Additionally, the reduction to forgiveness for FTE reductions will not apply if the borrower is able to document that they have been unable to return their business activity to the same level as it was operating before February 15, 2020, due to compliance with requirements or guidance issued by the secretary of Health and Human Services (HHS), the director of the Centers for Disease Control and Prevention (CDC), or the Occupational Safety and Health Administration (OSHA) during the period between March 1, 2020, and December 31, 2020, related to the maintenance of standards for sanitation, social distancing, or other worker or customer safety requirements related to COVID-19. Notably, state and local shelter-in-place orders and similar orders are not expressly referenced.
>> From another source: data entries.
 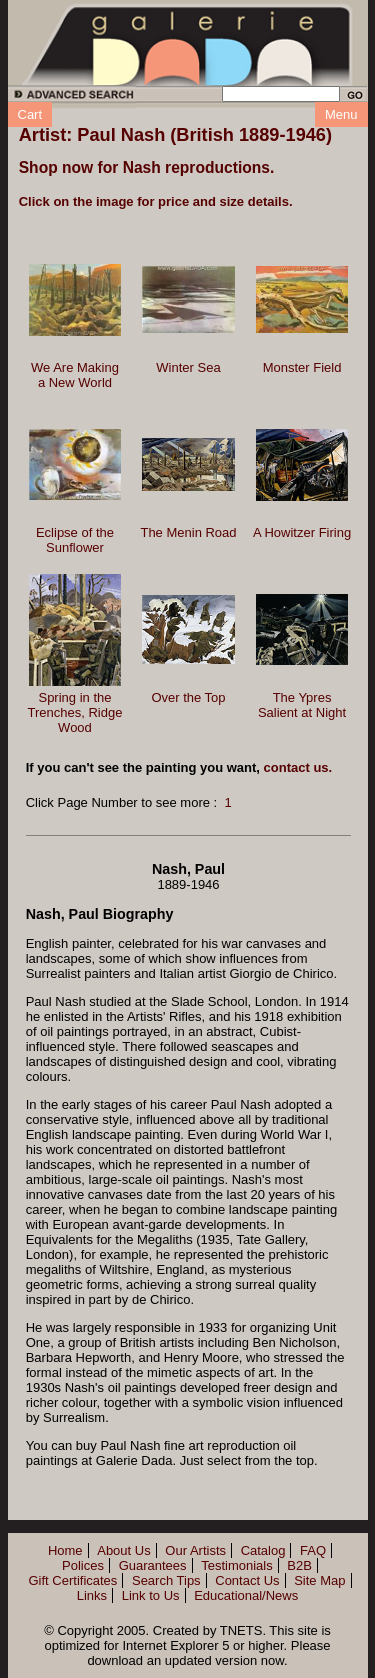 I want to click on Testimonials, so click(x=237, y=1565).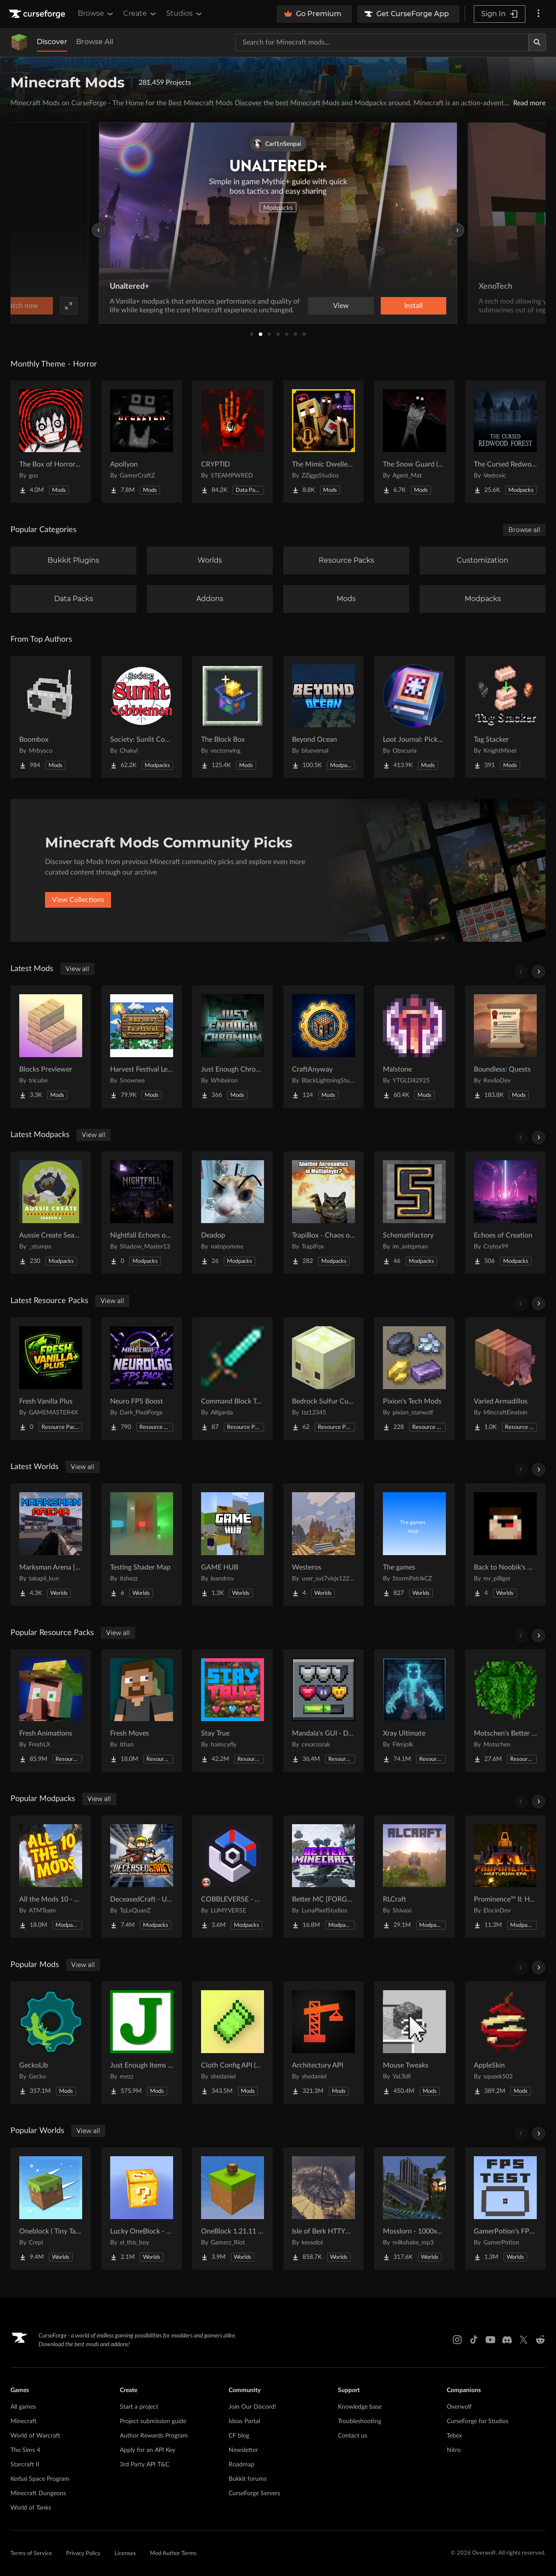 This screenshot has width=556, height=2576. I want to click on [Go to Boundless: Quests Project Page], so click(505, 1046).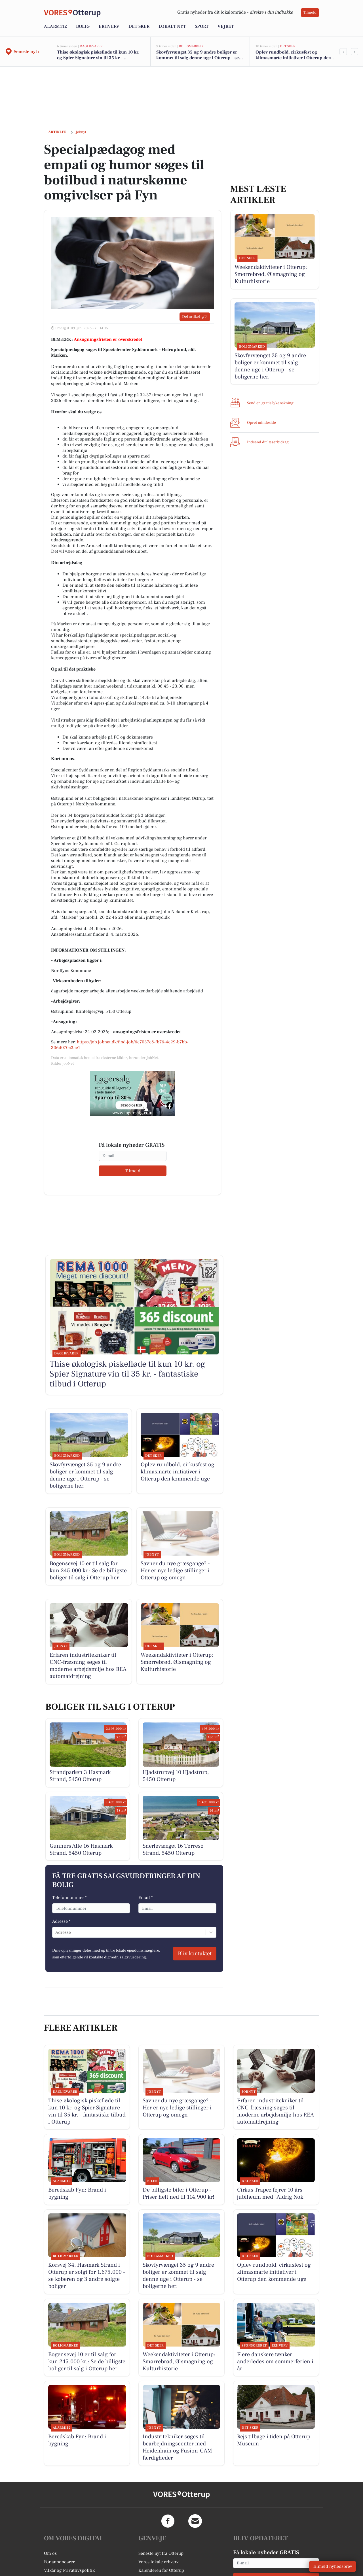  Describe the element at coordinates (226, 26) in the screenshot. I see `Vejret` at that location.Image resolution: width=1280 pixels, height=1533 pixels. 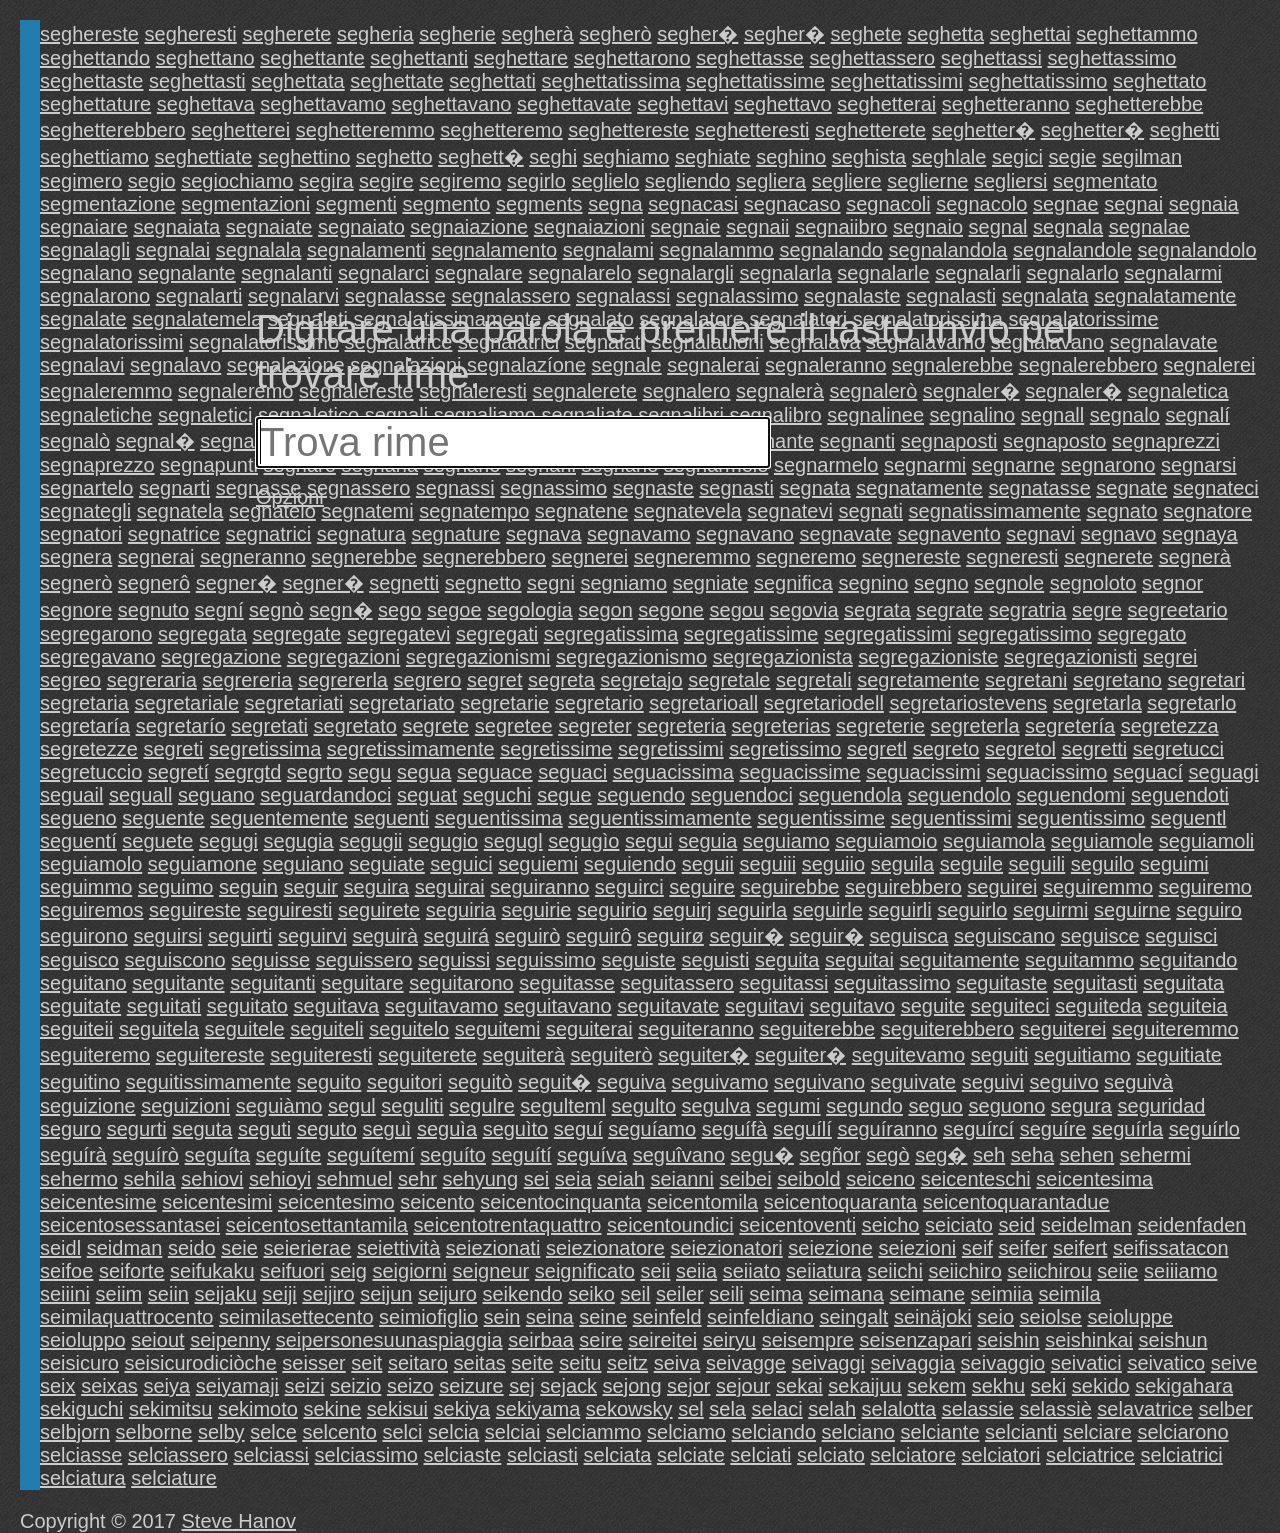 I want to click on seguendo, so click(x=641, y=795).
  1. Does the legislation allow borrowers to apply for an additional loan or borrow more under PPP loans?

No. Although each borrower’s PPP loan amount is calculated based on 2.5x the borrower’s historic average monthly payroll cost, this legislation’s expansion of the covered period is not accompanied by an opportunity to borrow more under a PPP loan or any changes to the calculation of the loan amount for new PPP loans.

  1. To the extent the PPP loan is not forgiven, does the legislation change the maturity date of the PPP loan?

Loans made after the effective date of H.R. 7010 will have a minimum maturity of five years, rather than the two-year maturity date that has applied to prior PPP loans. With respect to PPP loans that existed prior to the effectiveness of this legislation that are not fully forgiven, the legislation contemplates that lenders and borrowers may mutually agree to extend the loan maturity date, but it does not provide any criteria for how lenders are to decide whether to agree to an extension of the maturity date.

  1. Does the legislation change any other aspects of PPP loans?

Not directly; however, the legislation would revoke prior language in the CARES Act that excluded borrowers who had all or a portion of their PPP loan forgiven from deferring payroll taxes as otherwise permitted under the CARES Act. As a result, PPP borrowers who qualify for loan forgiveness would also be eligible for the payroll tax deferral.

  1. What happens next?

Once this legislation is signed into law, which seems very likely due to its broad bipartisan support, the SBA and Department of Treasury will need to issue additional rulemaking to reconcile existing guidance to the new legislation and also update the PPP loan forgiveness application form. This process may result in guidance that modifies or changes certain aspects of the legislation or existing rulemaking, so it is important to continue monitoring developments as this process unfolds.